When the picture hit the papers it so dramatized the war and the men fighting it that three of the men were brought back to the United States to tour and be acclaimed for heroism to help sell war bonds needed to help pay for the costly war. The screenplay by William Broyles Jr. and Paul Haggis contrasts the humility of the men with the facile public relations attitudes of those using them. Ryan Phillippe plays John Bradley, Rene Gagnon portrays Jesse Bradford and Adam Beach is Ira Hayes, the Native American whose life is a tale of woe.

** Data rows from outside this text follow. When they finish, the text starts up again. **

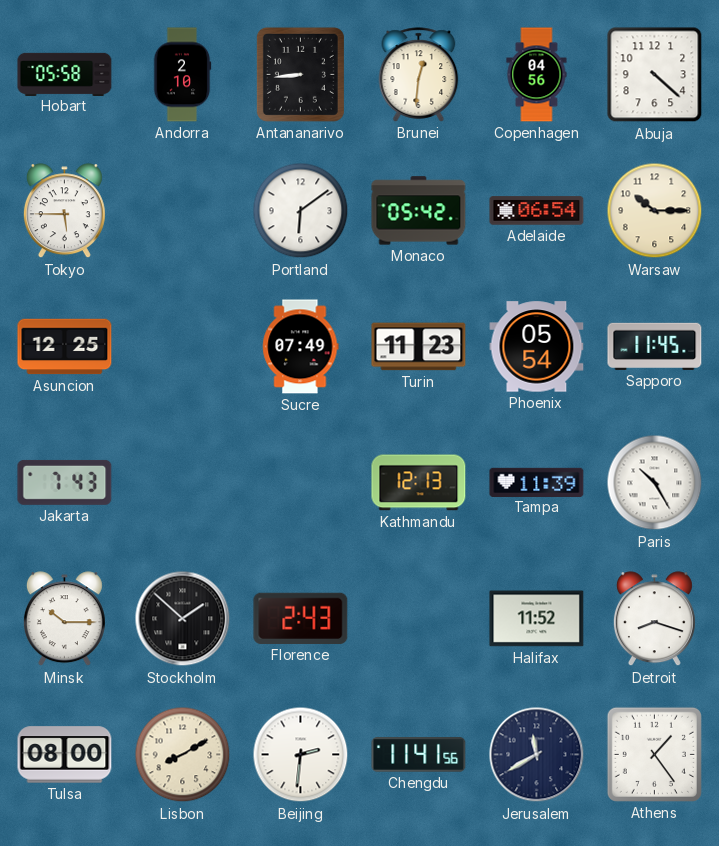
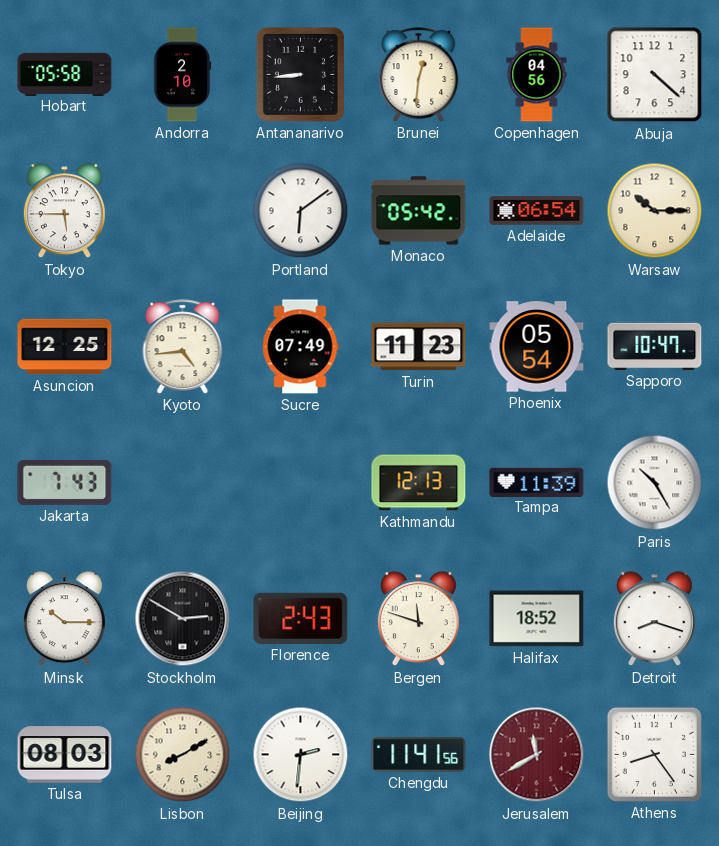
Kyoto: none -> 4:44
Sapporo: 11:45 -> 10:47
Stockholm: 1:52 -> 2:50
Bergen: none -> 11:48
Halifax: 11:52 -> 18:52
Tulsa: 08:00 -> 08:03
Jerusalem dial: navy -> burgundy
Athens: 1:24 -> 8:24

Hayes is subjected to taunts about being an Indian, is discriminated against, is deeply disturbed by his memories of combat and takes to drink. He deeply resents having to go through the hero routine, including symbolic replanting of the flag before huge audiences in bond drives. The film tracks his decline to being interrupted from working as a field hand by tourists who tip him for posing with them for a photograph. He is eventually found dead, still a young man. (Hayes was 32 when he died.)
Eastwood stages some of the most vivid battle scenes ever filmed, but he does so to contrast the nightmare of battle that leaves a mark on those who manage to survive with the platitudes of those who create heroes for publicity campaigns. The juxtaposition is effective, as are the later scenes and flashbacks around which the script is built.
World War II has generally been regarded as a necessary war and the men who gave their lives or suffered wounds, physical or psychological, have been honored. Iraq is another matter, but what the film tells us about the toll taken in a cause deemed just can also stimulate thoughts on what troops have been going through in a war that is clearly a disaster. Apart from the large number of soldiers killed, thousands more who have been wounded, many crippled for life, now face the agony left by what they have experienced.
Eastwood’s canny, mature filmmaking captures the World War II period, the fighting and the human story with depth and simplicity. He has a critical viewpoint, but at the same time expresses his reverence for those who fought and died. “Flags of Our Fathers” is among the year’s best. A DreamWorks Pictures release.